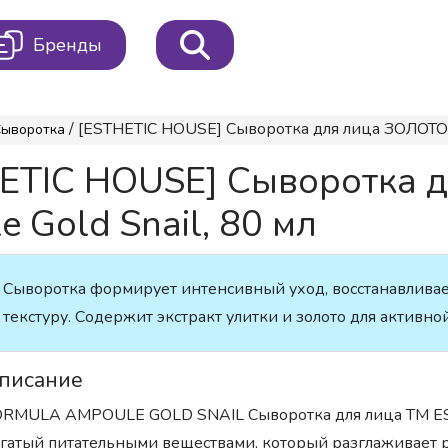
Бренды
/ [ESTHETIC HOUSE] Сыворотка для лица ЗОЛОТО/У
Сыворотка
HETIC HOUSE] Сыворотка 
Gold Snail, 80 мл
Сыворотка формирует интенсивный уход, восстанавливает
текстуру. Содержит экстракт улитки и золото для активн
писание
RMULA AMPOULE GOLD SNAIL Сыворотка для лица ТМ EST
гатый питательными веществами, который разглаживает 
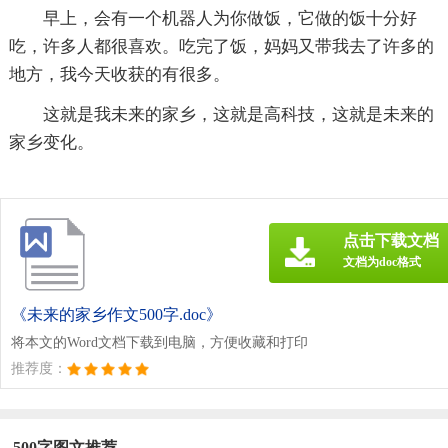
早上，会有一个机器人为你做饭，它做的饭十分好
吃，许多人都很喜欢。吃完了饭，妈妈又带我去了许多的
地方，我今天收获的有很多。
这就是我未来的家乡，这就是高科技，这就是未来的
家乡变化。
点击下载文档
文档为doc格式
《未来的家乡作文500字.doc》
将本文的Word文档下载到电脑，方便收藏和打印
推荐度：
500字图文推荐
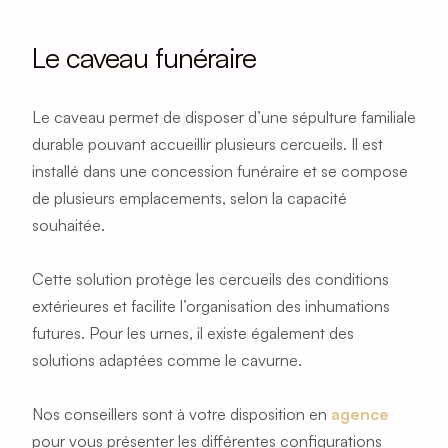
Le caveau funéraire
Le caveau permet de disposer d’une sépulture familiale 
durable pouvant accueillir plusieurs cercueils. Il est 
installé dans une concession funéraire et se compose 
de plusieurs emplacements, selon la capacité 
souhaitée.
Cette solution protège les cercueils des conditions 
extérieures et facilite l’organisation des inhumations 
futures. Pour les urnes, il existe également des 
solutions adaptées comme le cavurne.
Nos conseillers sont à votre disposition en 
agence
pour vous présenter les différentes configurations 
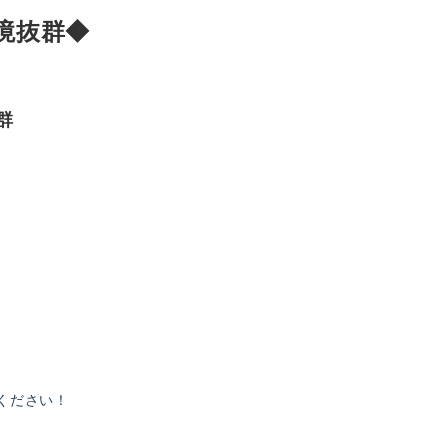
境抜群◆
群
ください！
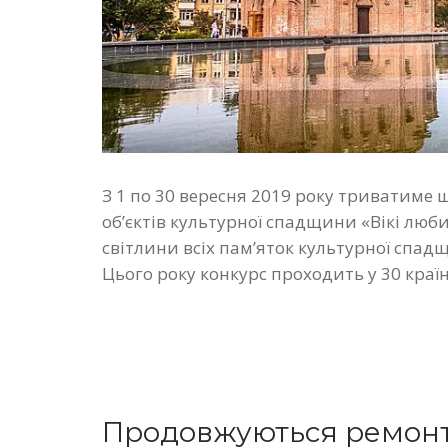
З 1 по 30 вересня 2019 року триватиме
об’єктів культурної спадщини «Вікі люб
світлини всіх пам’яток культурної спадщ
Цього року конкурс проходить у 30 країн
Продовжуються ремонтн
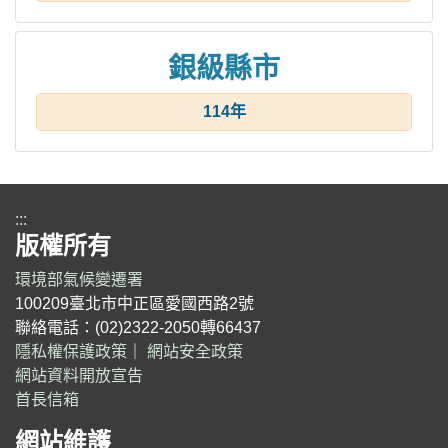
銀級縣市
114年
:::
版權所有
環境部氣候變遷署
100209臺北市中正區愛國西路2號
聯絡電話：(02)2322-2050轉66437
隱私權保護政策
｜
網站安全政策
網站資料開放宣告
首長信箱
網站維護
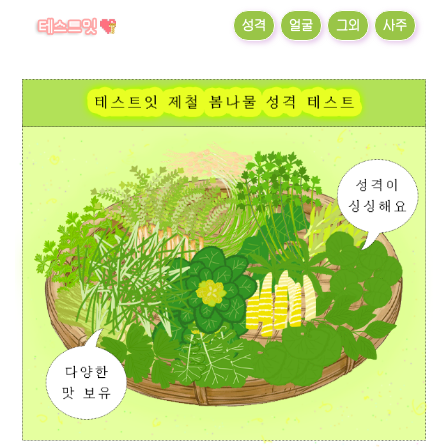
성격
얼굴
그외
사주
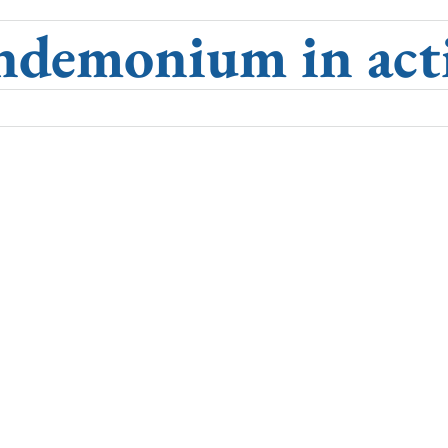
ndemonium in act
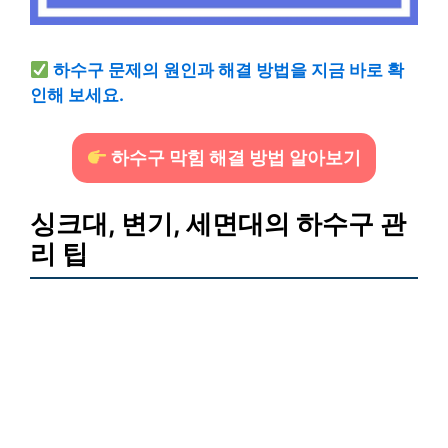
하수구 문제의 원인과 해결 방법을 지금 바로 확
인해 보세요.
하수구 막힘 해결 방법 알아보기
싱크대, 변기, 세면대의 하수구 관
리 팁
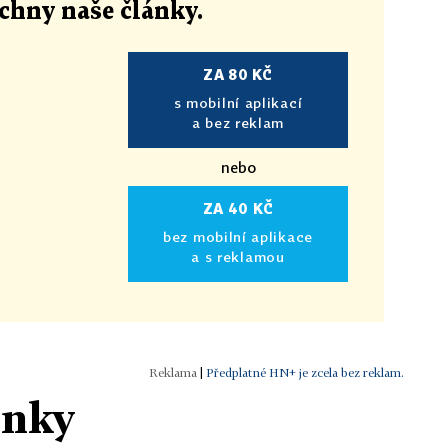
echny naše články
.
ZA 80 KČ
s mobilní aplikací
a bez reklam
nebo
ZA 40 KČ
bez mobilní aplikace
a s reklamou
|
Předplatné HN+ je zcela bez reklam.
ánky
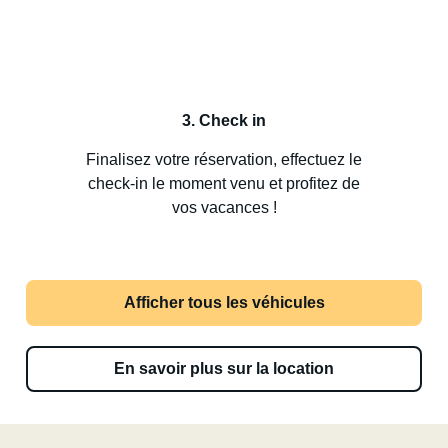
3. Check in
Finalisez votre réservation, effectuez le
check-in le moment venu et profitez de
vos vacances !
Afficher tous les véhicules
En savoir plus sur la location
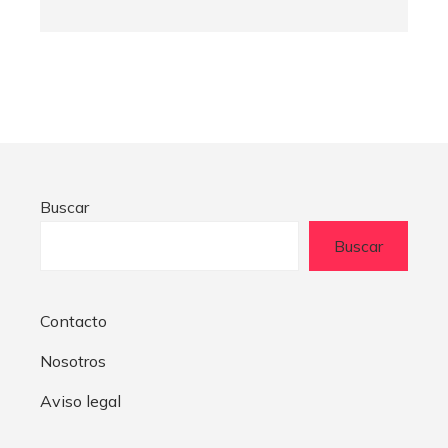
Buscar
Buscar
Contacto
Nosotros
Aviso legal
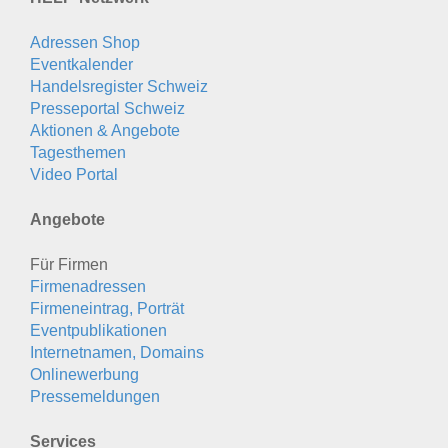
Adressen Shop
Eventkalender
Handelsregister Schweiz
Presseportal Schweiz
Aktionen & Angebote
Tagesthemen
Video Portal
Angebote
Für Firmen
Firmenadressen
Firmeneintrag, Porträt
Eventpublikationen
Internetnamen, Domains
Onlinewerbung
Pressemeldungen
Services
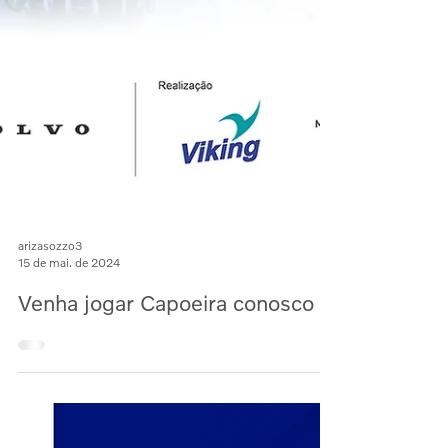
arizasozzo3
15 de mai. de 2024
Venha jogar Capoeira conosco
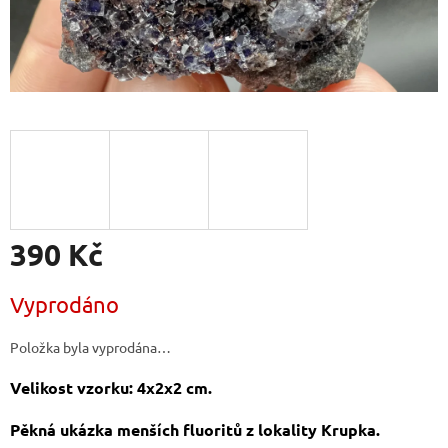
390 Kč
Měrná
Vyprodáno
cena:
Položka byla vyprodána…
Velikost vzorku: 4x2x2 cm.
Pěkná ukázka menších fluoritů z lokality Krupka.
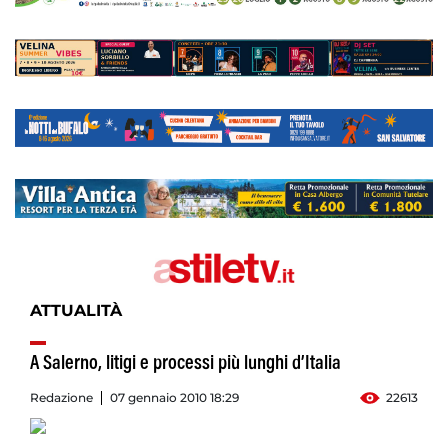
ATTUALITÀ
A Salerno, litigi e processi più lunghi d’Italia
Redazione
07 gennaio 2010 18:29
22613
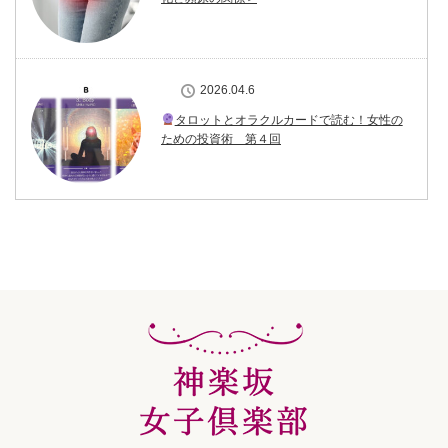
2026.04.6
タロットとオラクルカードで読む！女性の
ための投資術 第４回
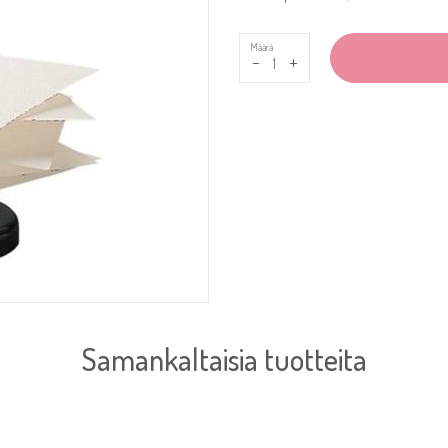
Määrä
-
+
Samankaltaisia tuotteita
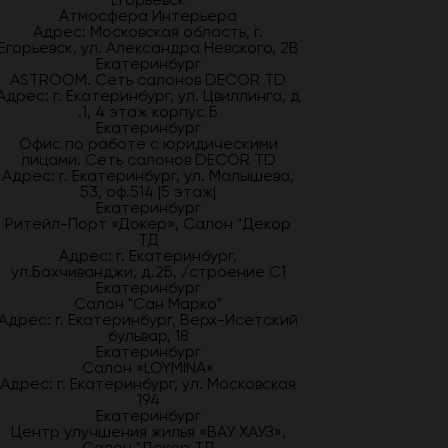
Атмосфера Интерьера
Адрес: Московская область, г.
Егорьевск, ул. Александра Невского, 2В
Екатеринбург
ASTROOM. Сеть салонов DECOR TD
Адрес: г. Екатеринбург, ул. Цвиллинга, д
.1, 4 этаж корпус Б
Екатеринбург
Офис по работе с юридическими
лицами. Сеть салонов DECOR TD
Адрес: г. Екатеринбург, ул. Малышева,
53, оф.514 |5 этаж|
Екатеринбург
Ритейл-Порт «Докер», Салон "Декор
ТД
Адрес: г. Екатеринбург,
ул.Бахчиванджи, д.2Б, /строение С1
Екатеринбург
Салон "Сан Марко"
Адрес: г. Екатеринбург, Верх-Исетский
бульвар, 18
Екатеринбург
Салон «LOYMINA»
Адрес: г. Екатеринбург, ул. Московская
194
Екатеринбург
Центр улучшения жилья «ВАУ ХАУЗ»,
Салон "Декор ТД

···

* WHAT THE EXERCISE ASKS
Read the entries and show each line that mentions "caveau".

* OUTPUT BELOW
Le caveau funéraire
Le caveau permet de disposer d’une sépulture familiale 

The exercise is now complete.